Ephemeral Phenomena

Pictograms constructed in stone. They formed on my table almost by themselves; while sliding the piles around animals and insects and flowers appeared, like watching clouds or reading tea leaves. What to do? As we consume our planet, deplete the quota of resources earlier and earlier each year, it is difficult to justify the production of even more things. All I can do is carefully use up what I already have. These stones were collected over my lifetime, many surplus or seconds, cut by hands that can no longer be paid to do the work, in such masses that they still lie around in piles on tidelines of human activity, specific geographic locations resulting from trade shifts and economic failure. Some shapes meticulously formed by remarkable crafts people, thin and fragile and delicate, a contradiction to the materials they are made from. Some cut long ago, in a world that no longer exists. I have started building gardens of stone, portraits of fragile little lives carefully made to last several hundred years if not longer. Reminders of what we hold in our hands, a metaphor for our responsibility. I ask of everything: Where did you come from? Who made you? What were the circumstances of your production? What changed as a result of you being in my hand now? The beautiful colours of the minerals in these rocks are not lost on me, formed in our planet millennia ago, dug and blasted from the earth to be traded, some precious, some as ships ballast, to be cut by individuals most of who’s names we will never know. And all this activity for what? Materials and their tales, the trail they leave across space, time, history. And now here I am adding to their story. So let them be worn and treasured and traded and blessed for what they represent, and for the metaphor they contain.

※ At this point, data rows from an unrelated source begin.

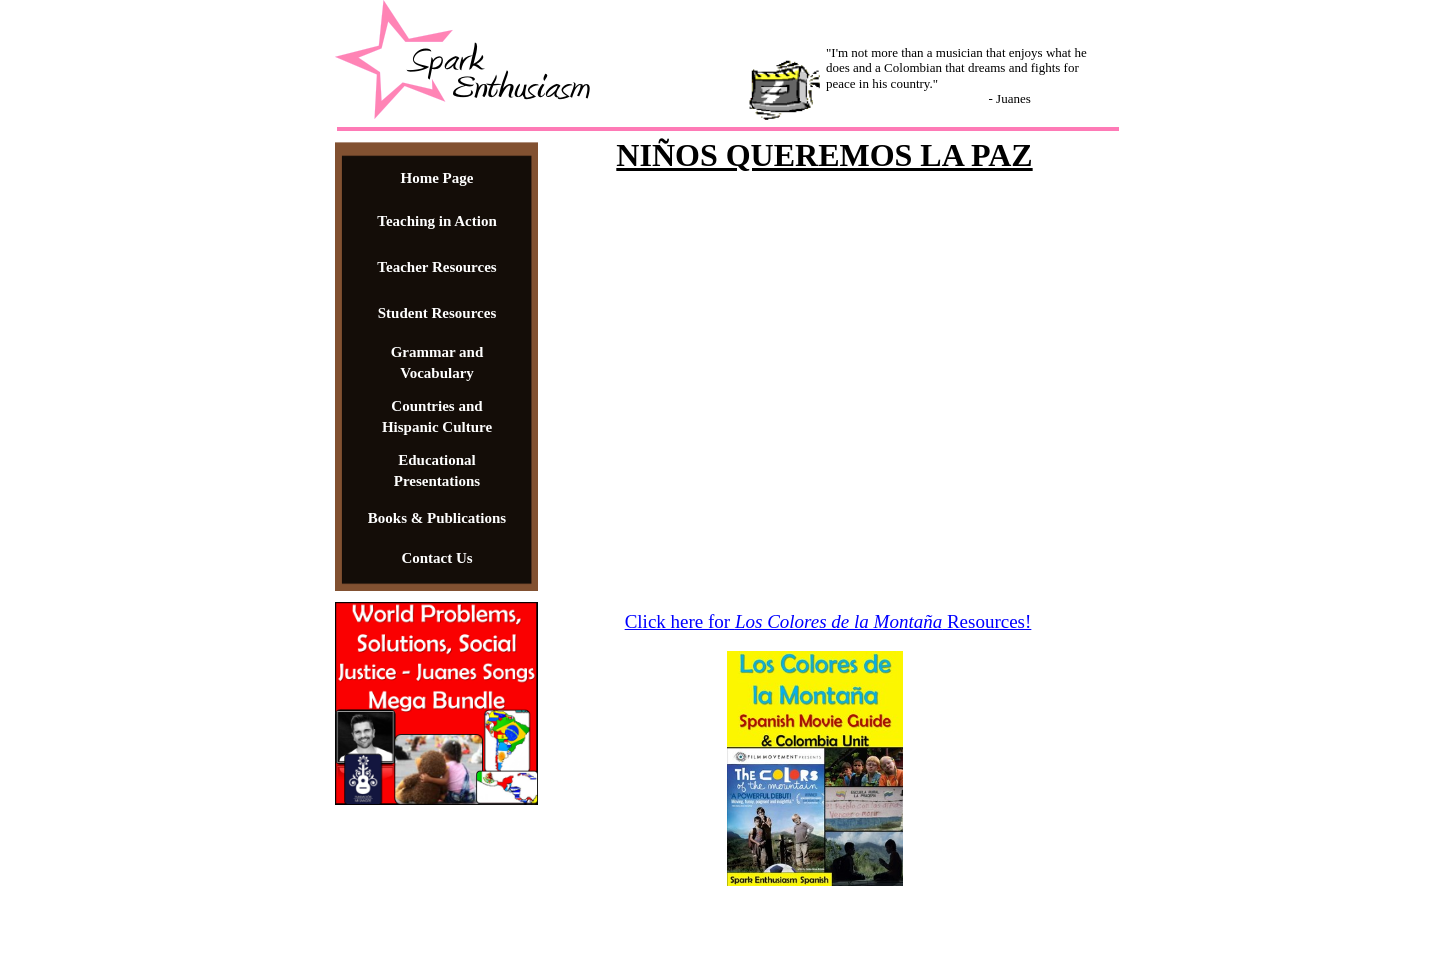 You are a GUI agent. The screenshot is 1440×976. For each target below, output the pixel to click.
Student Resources (437, 313)
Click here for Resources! (828, 621)
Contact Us (436, 558)
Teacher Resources (436, 267)
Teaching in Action (436, 221)
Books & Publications (437, 518)
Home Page (437, 178) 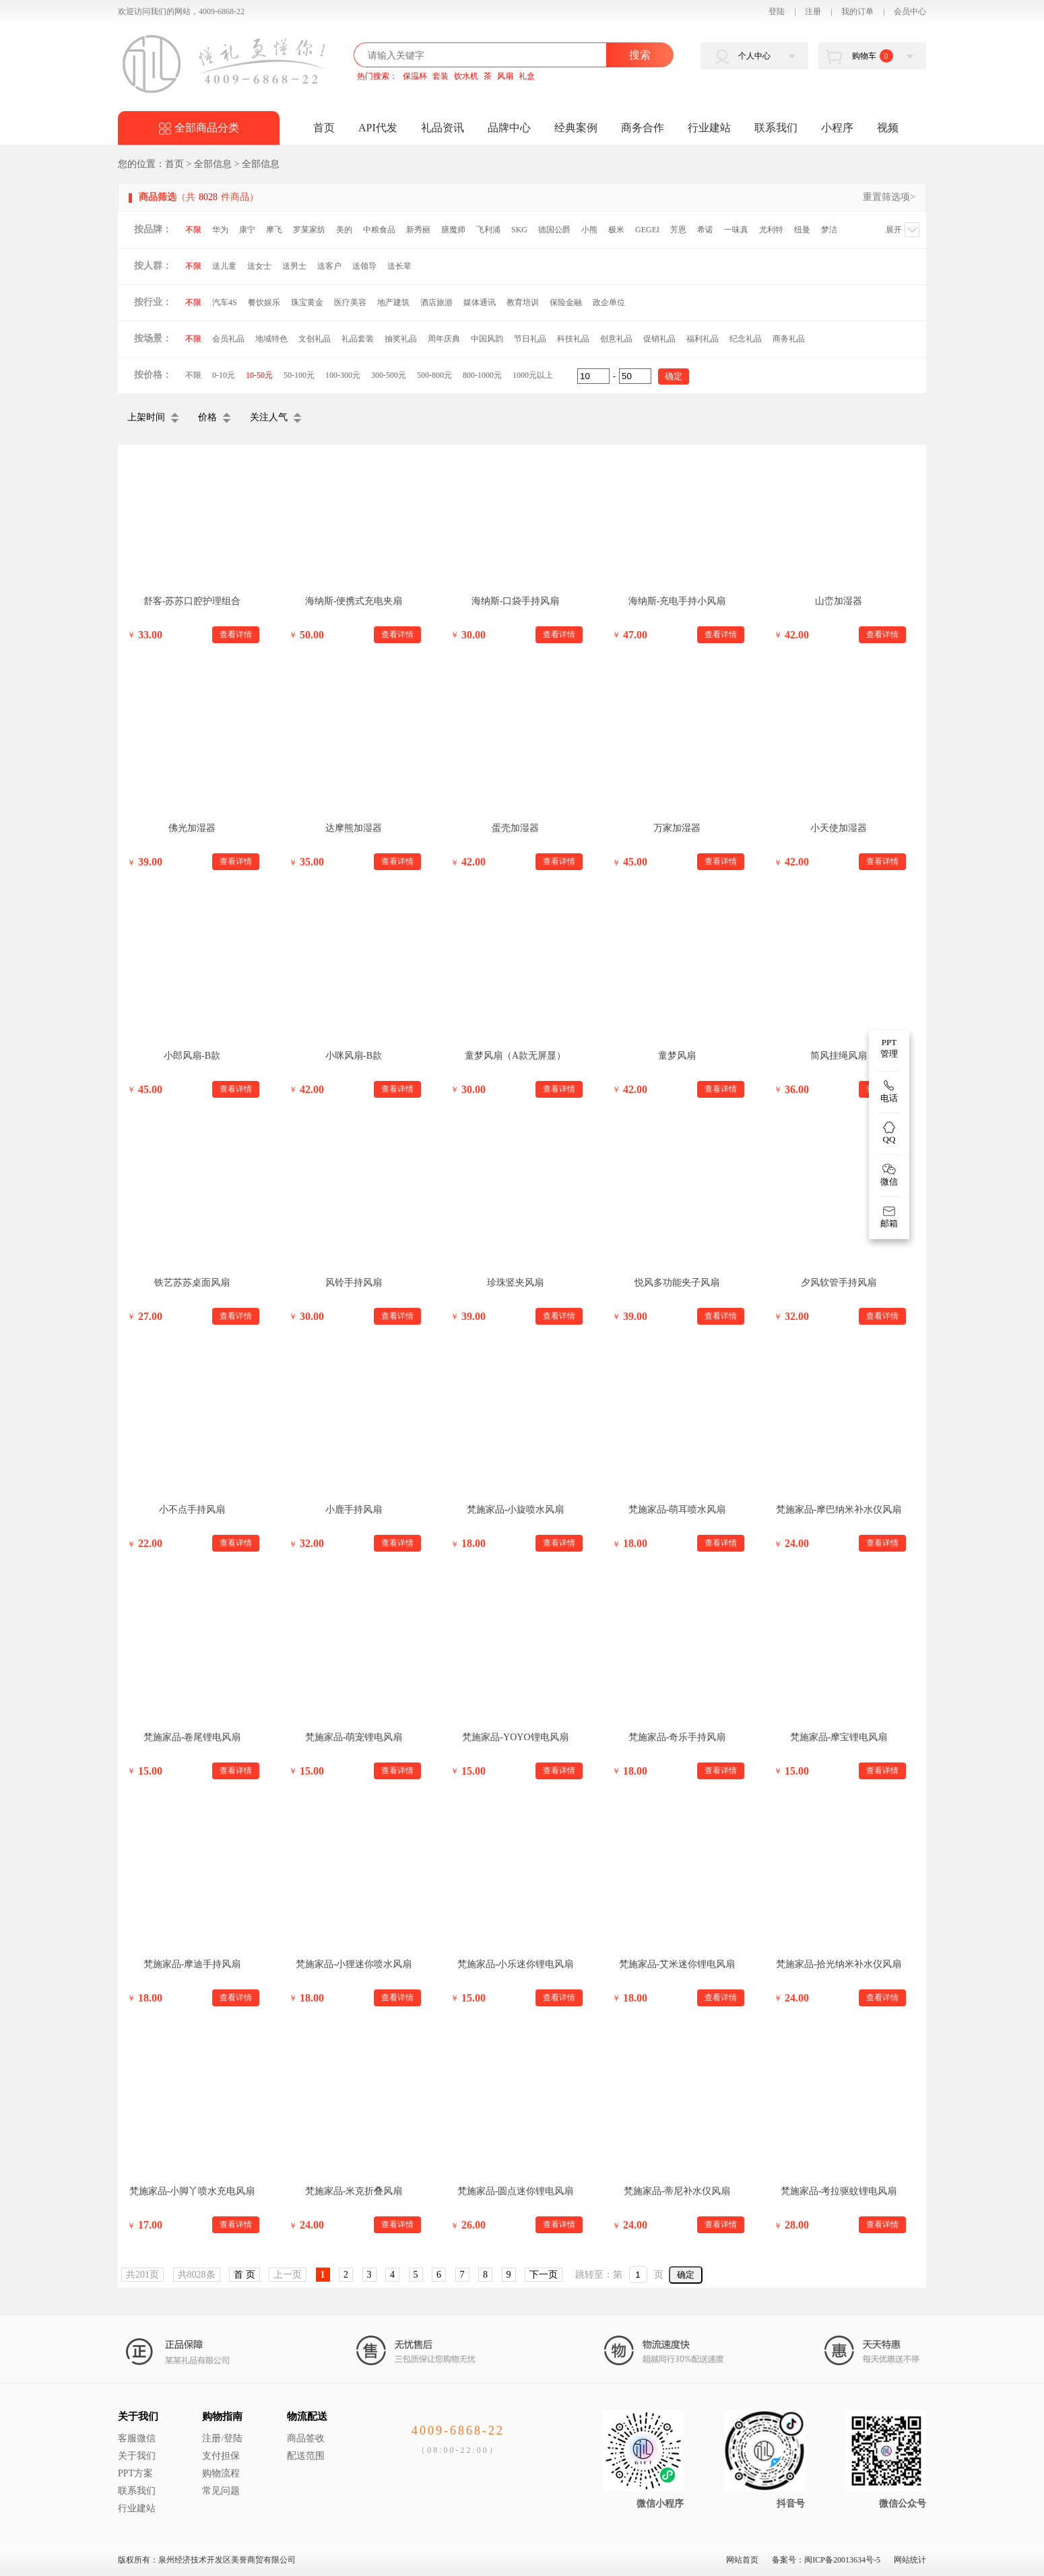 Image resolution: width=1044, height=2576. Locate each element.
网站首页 (742, 2560)
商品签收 (306, 2438)
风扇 (505, 76)
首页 (324, 127)
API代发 (377, 127)
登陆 (777, 11)
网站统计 (910, 2560)
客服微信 (137, 2438)
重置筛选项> (889, 197)
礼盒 (527, 76)
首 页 (244, 2275)
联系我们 (775, 127)
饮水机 (466, 76)
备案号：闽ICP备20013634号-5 (826, 2560)
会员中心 (910, 11)
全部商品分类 (206, 127)
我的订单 (857, 11)
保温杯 (415, 76)
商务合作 (642, 127)
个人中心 (754, 56)
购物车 (872, 56)
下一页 (543, 2275)
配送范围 (306, 2456)
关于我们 (138, 2416)
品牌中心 (509, 127)
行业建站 (709, 127)
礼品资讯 (442, 127)
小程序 (837, 127)
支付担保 (221, 2456)
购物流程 (221, 2473)
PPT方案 (135, 2473)
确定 (685, 2275)
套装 (440, 76)
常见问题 (221, 2491)
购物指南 (222, 2416)
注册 (813, 11)
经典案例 (575, 127)
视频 (888, 127)
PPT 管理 (889, 1048)
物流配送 (307, 2416)
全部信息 (213, 164)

I have kept a key from every space I’ve lived in, even from some of the places I’ve worked. Keys entered my artist practice with the Ghost Train. I included old keys in the show bags as one of 13 spooky things. I found out more about the practice of wearing keys as a way of implying that one had property or access. For this purpose large decorative but useless keys were produced that only had a symbolic function. Then most touching was the story of how many refugees carry their door key with them, not knowing if they will return and or if there will be anything to return to.

Symbols of security and place, perhaps of power and possession, keys are also questions. What do they allow? Where do they let you in? What do they secure?